In this exercise, the entries below include pictures. Repeat exactly the lines from the line with "Het hotel biedt" to the line with "moulés en chocolat noir, lait ou blanc.", including both, but without the pictures.

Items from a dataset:
##############################
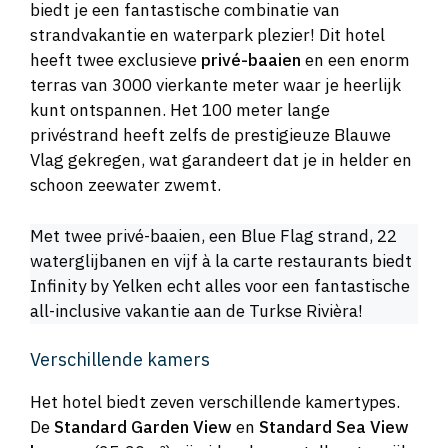
biedt je een fantastische combinatie van
strandvakantie en waterpark plezier! Dit hotel
heeft twee exclusieve
privé-baaien
en een enorm
terras van 3000 vierkante meter waar je heerlijk
kunt ontspannen. Het 100 meter lange
privéstrand heeft zelfs de prestigieuze Blauwe
Vlag gekregen, wat garandeert dat je in helder en
schoon zeewater zwemt.
Met twee privé-baaien, een Blue Flag strand, 22
waterglijbanen en vijf à la carte restaurants biedt
Infinity by Yelken echt alles voor een fantastische
all-inclusive vakantie aan de Turkse Rivièra!
Verschillende kamers
Het hotel biedt zeven verschillende kamertypes.
De
Standard Garden View
en
Standard Sea View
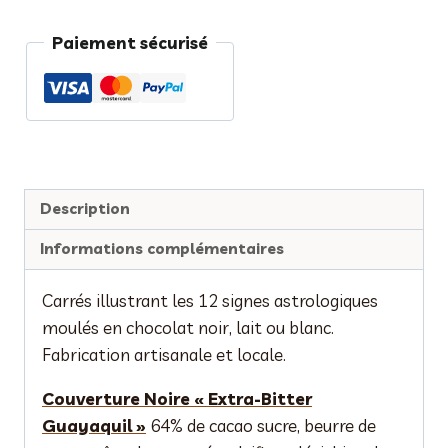
Signes
Paiement sécurisé
astrologiques
chocolat
mélangés
Description
Informations complémentaires
Carrés illustrant les 12 signes astrologiques
moulés en chocolat noir, lait ou blanc.
Fabrication artisanale et locale.
Couverture Noire « Extra-Bitter
Guayaquil »
64% de cacao sucre, beurre de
##############################
■ EXPECTED ANSWER:
Het hotel biedt zeven verschillende kamertypes.
De
Standard Garden View
en
Standard Sea View
Signes
Paiement sécurisé
astrologiques
chocolat
mélangés
Description
Informations complémentaires
Carrés illustrant les 12 signes astrologiques
moulés en chocolat noir, lait ou blanc.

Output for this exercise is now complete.